The abundance of data generated by online consumers is both a boon and a bane for marketers. While it presents a rich source of information for finding and targeting consumers, it can also be difficult to handle properly.
Mismanaged data is all too common. A recent survey by Demand Gen Report revealed that more than 62% of organisations rely on marketing/prospect data that is 20 to 40% incomplete or inaccurate. Poor data management, quality and access can hinder marketers from realizing significant returns on investments into marketing automation platforms.
Effective automation cannot come about without accurate data. When data is relevant, complete, accurate, timely, consistent, meaningful, and usable, it can propel an organisation to great success. Mismanaged data, on the other hand, is worthless and can be harmful.
Data management programs (DMPs) can help in the development, execution, and supervision of plans, policies, programs, and practices that control, protect, deliver, and enhance the value of data and information assets.

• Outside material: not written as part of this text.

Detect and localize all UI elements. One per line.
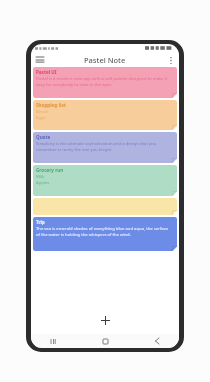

A DMP can offer a centralised platform of customer data, which can then be segmented so that brands can target select audiences via other martech or adtech engines, such as Demand Side Platform (DSP).

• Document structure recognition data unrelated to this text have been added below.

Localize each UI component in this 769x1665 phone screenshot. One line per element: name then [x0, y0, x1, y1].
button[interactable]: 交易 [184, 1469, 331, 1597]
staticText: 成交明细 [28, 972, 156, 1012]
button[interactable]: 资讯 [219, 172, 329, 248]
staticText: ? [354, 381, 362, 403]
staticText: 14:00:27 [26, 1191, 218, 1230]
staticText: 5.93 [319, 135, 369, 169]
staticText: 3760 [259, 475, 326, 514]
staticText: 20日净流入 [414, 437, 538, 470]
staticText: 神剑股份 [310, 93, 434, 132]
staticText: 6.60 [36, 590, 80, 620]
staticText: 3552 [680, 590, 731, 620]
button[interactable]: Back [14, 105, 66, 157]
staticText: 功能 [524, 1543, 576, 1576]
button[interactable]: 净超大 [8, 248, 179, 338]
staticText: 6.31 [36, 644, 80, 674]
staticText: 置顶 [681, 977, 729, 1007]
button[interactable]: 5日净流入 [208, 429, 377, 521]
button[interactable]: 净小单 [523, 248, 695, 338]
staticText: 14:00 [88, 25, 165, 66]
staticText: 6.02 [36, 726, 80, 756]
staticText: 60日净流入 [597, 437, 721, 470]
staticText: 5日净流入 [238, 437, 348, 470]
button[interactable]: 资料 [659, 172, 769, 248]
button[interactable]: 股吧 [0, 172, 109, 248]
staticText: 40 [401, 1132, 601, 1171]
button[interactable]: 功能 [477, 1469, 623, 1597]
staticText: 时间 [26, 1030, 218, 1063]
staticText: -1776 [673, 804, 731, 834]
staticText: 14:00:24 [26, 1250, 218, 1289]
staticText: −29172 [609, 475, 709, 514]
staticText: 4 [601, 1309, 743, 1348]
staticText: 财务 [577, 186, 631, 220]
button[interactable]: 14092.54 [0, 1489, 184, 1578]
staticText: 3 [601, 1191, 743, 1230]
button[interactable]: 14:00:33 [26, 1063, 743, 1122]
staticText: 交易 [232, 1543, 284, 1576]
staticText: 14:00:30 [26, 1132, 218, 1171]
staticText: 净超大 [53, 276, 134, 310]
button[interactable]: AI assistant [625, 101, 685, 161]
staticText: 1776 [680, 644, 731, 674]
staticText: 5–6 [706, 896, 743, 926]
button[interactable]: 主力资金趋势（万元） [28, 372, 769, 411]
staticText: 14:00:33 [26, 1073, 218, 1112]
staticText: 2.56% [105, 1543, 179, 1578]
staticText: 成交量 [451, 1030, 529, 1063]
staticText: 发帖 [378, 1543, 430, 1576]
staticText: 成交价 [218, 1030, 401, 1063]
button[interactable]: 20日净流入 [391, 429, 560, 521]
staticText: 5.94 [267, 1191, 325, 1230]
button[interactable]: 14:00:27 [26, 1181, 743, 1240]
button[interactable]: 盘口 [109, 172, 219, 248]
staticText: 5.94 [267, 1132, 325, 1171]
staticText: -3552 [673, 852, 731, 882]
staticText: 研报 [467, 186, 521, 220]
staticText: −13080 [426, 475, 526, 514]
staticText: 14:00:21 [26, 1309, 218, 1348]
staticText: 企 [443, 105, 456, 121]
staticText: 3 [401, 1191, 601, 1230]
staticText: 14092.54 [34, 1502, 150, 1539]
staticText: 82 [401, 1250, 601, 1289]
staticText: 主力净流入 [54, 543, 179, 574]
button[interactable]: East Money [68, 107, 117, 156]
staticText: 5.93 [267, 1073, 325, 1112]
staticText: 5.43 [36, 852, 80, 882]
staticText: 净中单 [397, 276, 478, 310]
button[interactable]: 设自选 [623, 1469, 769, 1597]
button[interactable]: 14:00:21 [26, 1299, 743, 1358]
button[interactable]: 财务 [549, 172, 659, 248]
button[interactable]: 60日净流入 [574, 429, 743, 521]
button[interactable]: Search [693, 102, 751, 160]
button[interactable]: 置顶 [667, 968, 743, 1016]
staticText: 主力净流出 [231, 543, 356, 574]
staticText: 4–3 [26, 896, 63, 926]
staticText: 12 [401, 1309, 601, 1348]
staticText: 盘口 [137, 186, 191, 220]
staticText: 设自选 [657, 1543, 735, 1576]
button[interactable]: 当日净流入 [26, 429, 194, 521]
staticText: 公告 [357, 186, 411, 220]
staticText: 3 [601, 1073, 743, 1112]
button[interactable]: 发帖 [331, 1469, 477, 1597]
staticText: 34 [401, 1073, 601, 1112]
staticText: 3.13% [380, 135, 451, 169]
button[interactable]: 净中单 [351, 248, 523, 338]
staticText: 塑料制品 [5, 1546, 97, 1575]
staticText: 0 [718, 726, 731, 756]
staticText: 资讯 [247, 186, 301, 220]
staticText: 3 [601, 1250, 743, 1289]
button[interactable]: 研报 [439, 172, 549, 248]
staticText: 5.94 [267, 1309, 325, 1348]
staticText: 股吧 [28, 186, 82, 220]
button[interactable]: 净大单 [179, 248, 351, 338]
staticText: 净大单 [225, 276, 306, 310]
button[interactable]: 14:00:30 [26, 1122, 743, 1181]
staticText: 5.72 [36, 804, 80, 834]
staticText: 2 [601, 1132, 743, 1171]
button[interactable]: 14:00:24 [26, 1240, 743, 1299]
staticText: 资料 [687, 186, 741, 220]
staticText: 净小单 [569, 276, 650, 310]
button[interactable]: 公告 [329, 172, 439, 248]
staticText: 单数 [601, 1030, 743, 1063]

Accurate data leads to efficiency. Marketing automation has the potential to make life much easier for marketers. Using specialised software to automate repetitive tasks such as emails, social media and other website actions, marketers can simplify tasks and significantly reduce the time spent on them. Automation is heavily dependent upon the accuracy, completeness, and validity of the data that the technology is run on.
To better manage data, marketers need to work with IT to create a data quality compliance process for source data. This means ensuring that the data entering corporate and marketing systems and processes meets required standards for accuracy, completeness, and validity.
It’s important to assess the quality of existing data and determine what measures need to be taken to remedy them. Converting rules into a common format and embedding automatic validation and correction of data can help maintain a high level of data quality and consistency.
Remember, data management is a never-ending process that must be taken seriously if you want to reap the benefits of accurate data management.